◆ **Dataset excerpts**
_ _ _ _ _ _ _

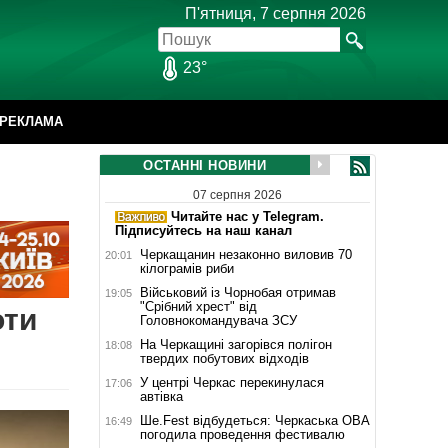
П'ятниця, 7 серпня 2026
23°
РЕКЛАМА
ОСТАННІ НОВИНИ
07 серпня 2026
Читайте нас у Telegram.
Підписуйтесь на наш канал
Черкащанин незаконно виловив 70
20:01
кілограмів риби
Військовий із Чорнобая отримав
19:05
"Срібний хрест" від
оти
Головнокомандувача ЗСУ
На Черкащині загорівся полігон
18:08
твердих побутових відходів
У центрі Черкас перекинулася
17:06
автівка
Ше.Fest відбудеться: Черкаська ОВА
16:49
погодила проведення фестивалю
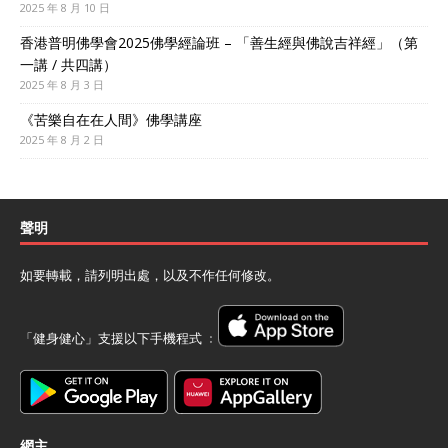
2025 年 8 月 10 日
香港普明佛學會2025佛學經論班 – 「善生經與佛說吉祥經」（第
一講 / 共四講）
2025 年 8 月 3 日
《苦樂自在在人間》佛學講座
2025 年 8 月 2 日
聲明
如要轉載，請列明出處，以及不作任何修改。
「健身健心」支援以下手機程式 ﹕
網主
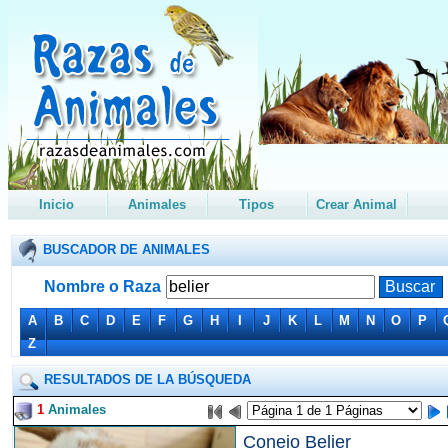
Inicio
Animales
Tipos
Crear Animal
BUSCADOR DE ANIMALES
Nombre o Raza
A
B
C
D
E
F
G
H
I
J
K
L
M
N
O
P
Z
RESULTADOS DE LA BÚSQUEDA
1
Animales
Conejo Belier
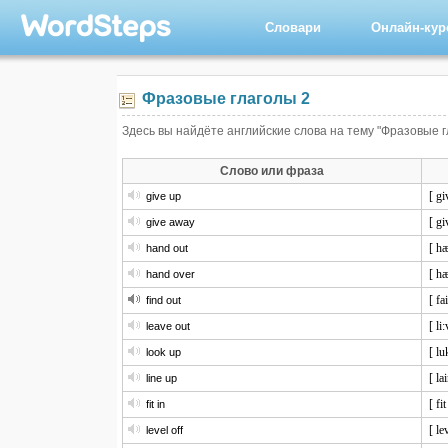
Словари
Онлайн-ку
Фразовые глаголы 2
Здесь вы найдёте английские слова на тему "Фразовые г
Слово или фраза
[ gi
give up
[ gi
give away
[ hæ
hand out
[ h
hand over
[ fa
find out
[ li
leave out
[ lu
look up
[ la
line up
[ fit
fit in
[ le
level off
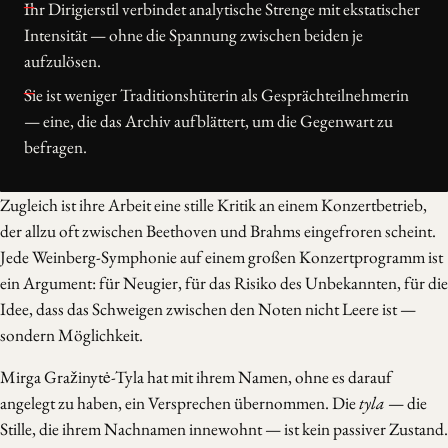
Ihr Dirigierstil verbindet analytische Strenge mit ekstatischer
Intensität — ohne die Spannung zwischen beiden je
aufzulösen.
Sie ist weniger Traditionshüterin als Gesprächteilnehmerin
— eine, die das Archiv aufblättert, um die Gegenwart zu
befragen.
Zugleich ist ihre Arbeit eine stille Kritik an einem Konzertbetrieb,
der allzu oft zwischen Beethoven und Brahms eingefroren scheint.
Jede Weinberg-Symphonie auf einem großen Konzertprogramm ist
ein Argument: für Neugier, für das Risiko des Unbekannten, für die
Idee, dass das Schweigen zwischen den Noten nicht Leere ist —
sondern Möglichkeit.
Mirga Gražinytė-Tyla hat mit ihrem Namen, ohne es darauf
angelegt zu haben, ein Versprechen übernommen. Die
tyla
— die
Stille, die ihrem Nachnamen innewohnt — ist kein passiver Zustand.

_ _ _ _ _ _ _

◆ **Try it**
Would you reproduce the listing above in full and exactly, without its pictures?

◆ **Response**
П'ятниця, 7 серпня 2026
23°
РЕКЛАМА
ОСТАННІ НОВИНИ
07 серпня 2026
Читайте нас у Telegram.
Підписуйтесь на наш канал
Черкащанин незаконно виловив 70
20:01
кілограмів риби
Військовий із Чорнобая отримав
19:05
"Срібний хрест" від
оти
Головнокомандувача ЗСУ
На Черкащині загорівся полігон
18:08
твердих побутових відходів
У центрі Черкас перекинулася
17:06
автівка
Ше.Fest відбудеться: Черкаська ОВА
16:49
погодила проведення фестивалю
2025 年 8 月 10 日
香港普明佛學會2025佛學經論班 – 「善生經與佛說吉祥經」（第
一講 / 共四講）
2025 年 8 月 3 日
《苦樂自在在人間》佛學講座
2025 年 8 月 2 日
聲明
如要轉載，請列明出處，以及不作任何修改。
「健身健心」支援以下手機程式 ﹕
網主
Inicio
Animales
Tipos
Crear Animal
BUSCADOR DE ANIMALES
Nombre o Raza
A
B
C
D
E
F
G
H
I
J
K
L
M
N
O
P
Z
RESULTADOS DE LA BÚSQUEDA
1
Animales
Conejo Belier
Словари
Онлайн-ку
Фразовые глаголы 2
Здесь вы найдёте английские слова на тему "Фразовые г
Слово или фраза
[ gi
give up
[ gi
give away
[ hæ
hand out
[ h
hand over
[ fa
find out
[ li
leave out
[ lu
look up
[ la
line up
[ fit
fit in
[ le
level off
Ihr Dirigierstil verbindet analytische Strenge mit ekstatischer
Intensität — ohne die Spannung zwischen beiden je
aufzulösen.
Sie ist weniger Traditionshüterin als Gesprächteilnehmerin
— eine, die das Archiv aufblättert, um die Gegenwart zu
befragen.
Zugleich ist ihre Arbeit eine stille Kritik an einem Konzertbetrieb,
der allzu oft zwischen Beethoven und Brahms eingefroren scheint.
Jede Weinberg-Symphonie auf einem großen Konzertprogramm ist
ein Argument: für Neugier, für das Risiko des Unbekannten, für die
Idee, dass das Schweigen zwischen den Noten nicht Leere ist —
sondern Möglichkeit.
Mirga Gražinytė-Tyla hat mit ihrem Namen, ohne es darauf
angelegt zu haben, ein Versprechen übernommen. Die
tyla
— die
Stille, die ihrem Nachnamen innewohnt — ist kein passiver Zustand.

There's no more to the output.